## [PROBLEM DESCRIPTION]
Extract each line holding the word "топливный" from the entries.

## [Stored data entries]
----

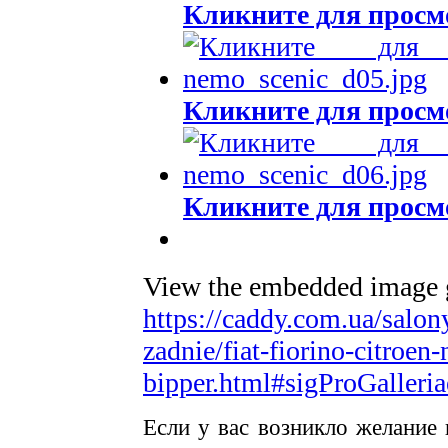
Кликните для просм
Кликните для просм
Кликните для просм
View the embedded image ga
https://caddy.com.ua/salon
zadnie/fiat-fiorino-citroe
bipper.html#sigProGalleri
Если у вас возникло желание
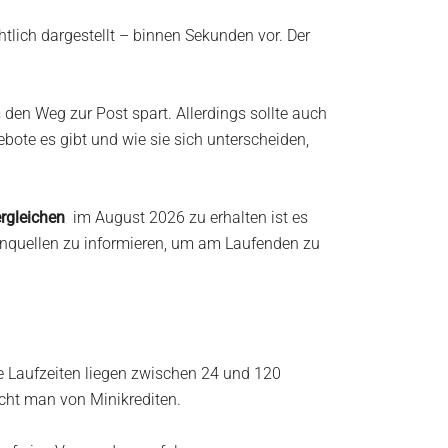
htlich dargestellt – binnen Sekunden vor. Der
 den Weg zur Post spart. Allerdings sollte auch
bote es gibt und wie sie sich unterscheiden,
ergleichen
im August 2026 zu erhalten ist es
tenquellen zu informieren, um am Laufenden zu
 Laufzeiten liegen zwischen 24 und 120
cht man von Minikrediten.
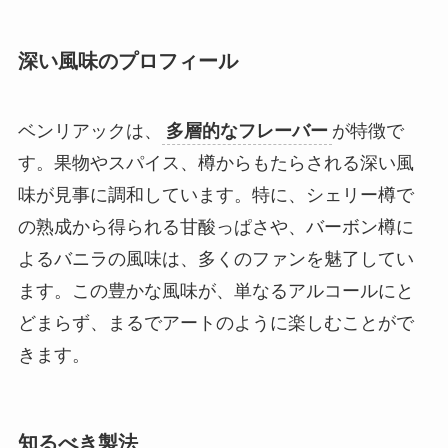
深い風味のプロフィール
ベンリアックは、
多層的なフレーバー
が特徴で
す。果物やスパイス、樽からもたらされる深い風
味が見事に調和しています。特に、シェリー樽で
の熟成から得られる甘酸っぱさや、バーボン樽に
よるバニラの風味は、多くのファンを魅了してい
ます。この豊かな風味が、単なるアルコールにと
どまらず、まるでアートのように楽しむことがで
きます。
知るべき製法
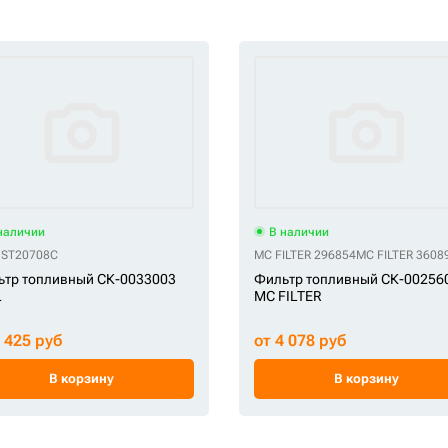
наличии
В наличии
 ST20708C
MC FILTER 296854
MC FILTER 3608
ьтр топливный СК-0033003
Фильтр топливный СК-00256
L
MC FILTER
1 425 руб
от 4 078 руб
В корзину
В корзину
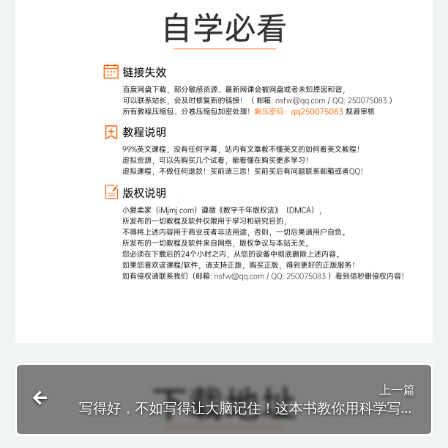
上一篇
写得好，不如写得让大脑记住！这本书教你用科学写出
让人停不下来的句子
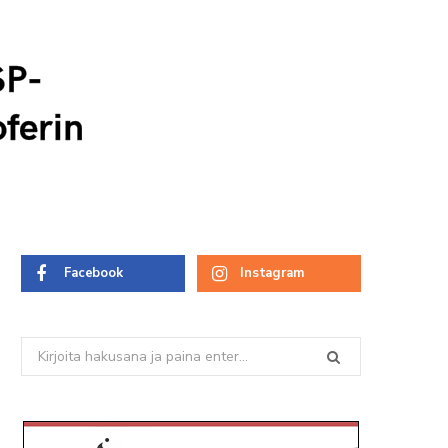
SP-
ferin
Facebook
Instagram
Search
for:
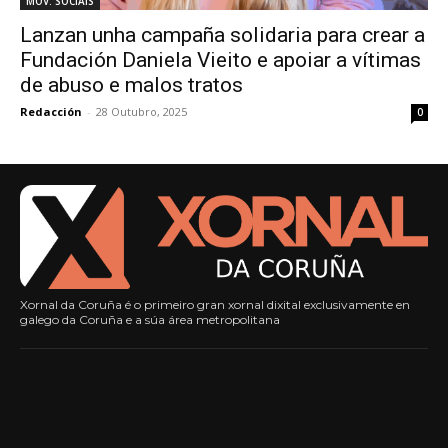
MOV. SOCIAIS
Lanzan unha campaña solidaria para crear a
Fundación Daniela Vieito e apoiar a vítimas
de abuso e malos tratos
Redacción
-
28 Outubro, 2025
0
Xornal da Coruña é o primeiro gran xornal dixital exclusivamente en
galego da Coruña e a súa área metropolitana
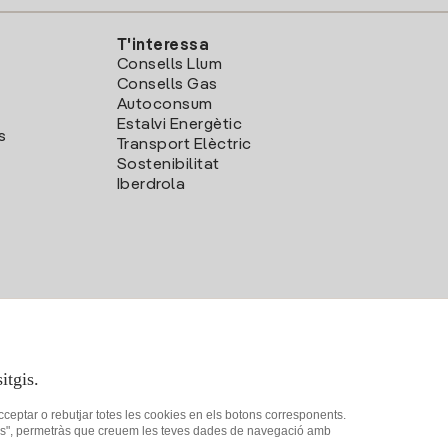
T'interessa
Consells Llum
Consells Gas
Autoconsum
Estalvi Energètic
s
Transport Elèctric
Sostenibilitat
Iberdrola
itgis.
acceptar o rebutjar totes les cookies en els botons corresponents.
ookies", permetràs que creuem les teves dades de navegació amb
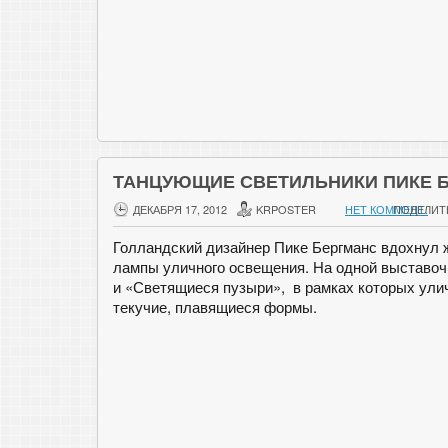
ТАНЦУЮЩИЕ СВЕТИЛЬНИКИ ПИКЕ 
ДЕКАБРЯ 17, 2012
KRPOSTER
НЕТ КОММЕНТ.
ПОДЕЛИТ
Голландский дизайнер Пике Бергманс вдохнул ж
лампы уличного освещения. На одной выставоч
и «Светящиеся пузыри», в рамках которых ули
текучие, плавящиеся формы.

----

## [SOLUTION TO THE EXERCISE]
ьтр топливный СК-0033003
Фильтр топливный СК-00256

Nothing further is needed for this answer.